Víctor Soto
Director General
View from the Top

Market Factors Driving Growth, Web Sales in Focus

Thu, 09/07/2017 - 13:11

Q: What main changes did Levic’s operations undergo in 2016?

A: We amplified our portfolio, opened a new distribution center in Vallejo and worked to improve our service. We are a distributor of mostly generic medicines and we have greatly improved our just-in-time model. The company already has a strong portfolio in generics, herbal medicine and wound care, so we have mostly expanded in prescription drugs from transnational companies, which have a slightly higher cost. Our work with transnational labs has grown by 60 percent but in general Levic saw growth of 14.5 percent in 2016.

Q: What have been Levic’s main drivers of growth?

A: Market factors have driven our growth, while prices and accessibility have been fundamental over the past 10 years. Information has also pushed growth because people are increasingly aware and have access to more information. People now know that patented and generic medicines are the same. The difference is only in the cost to patients. As Mexico is an emerging economy, people need medicines and need to be able to obtain it. This theme of accessibility has boosted growth for us.

Q: To what extent does Levic work with the public sector?

A: Only around 2 percent of our sales go to the government, while the other 98 percent goes to the private sector. Previously, a cure for a general illness cost MX$500-1,000 (US$28 -56) out of pocket to pay for a doctor and medicine. Today, patients can receive medical care and medicine at many pharmacies for MX$150-250 (US$8-14). Because of this not everyone needs to use government services. Although we have no plans to change our sales ratio, we will need to work more in other areas, including the government, to maintain growth rates.

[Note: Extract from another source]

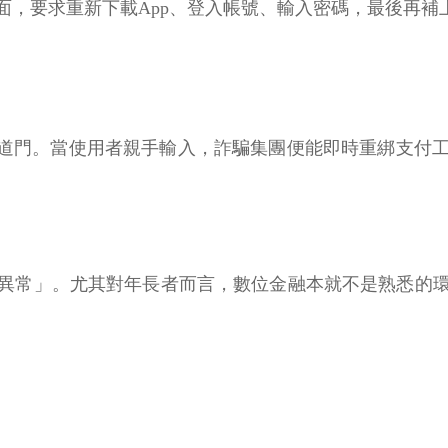
，要求重新下載App、登入帳號、輸入密碼，最後再補上
一道門。當使用者親手輸入，詐騙集團便能即時重綁支付
異常」。尤其對年長者而言，數位金融本就不是熟悉的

Q: How is technology impacting the logistics business and your operations?

A: We are investing in R&D to allow our customers to buy from us online. We have a web portal that clients can log into and browse our catalogue of products and costs, and any order placed will arrive within seven days. We have been working on this since the summer of 2016 and it is continually growing. In the first month, sales were laughable, but by March 2017 online sales represented 9 percent of our total. We are promoting this directly through our sales force and through our logistics. We have no fixed target for where we want to be by the end of the year. It depends on what the market demands because our objective is to cater to market needs.

Q: How will you achieve your 2017 goals?

A: In 2017, we will begin operations in Monterrey. We are also working with restocking technology, that is to say robots that stock quicker than humans and with 99.9 percent exactitude. We are only missing a pincer in our stocking technology. Our goal is to implement this in four of our eight centers, three in Mexico City and one in Michoacan. Levic is working on a project in Central America and in 2017 we will enter the Belizean market, where we have a project with the government to send Mexican medicines there.

Q: How do you prepare for uncertainties such as strikes and protests?

A: Protests do not affect us much. What does impact us greatly is the Hoy No Circula (No Drive Day). In 2016, 40 percent of our vehicles could not circulate on any given day. With one No Drive Day per week, 20 percent of our vehicles are idle but with the double measure, two of every five are out of action. Distributing medicine becomes much more difficult. There are also security issues and areas we cannot enter because drivers are asked to pay bribes. We do not enter areas where the driver will be at risk, or when the risk is larger than the reward. If we were to push this, then we would be putting the health of the driver and the good condition of the medicine at risk.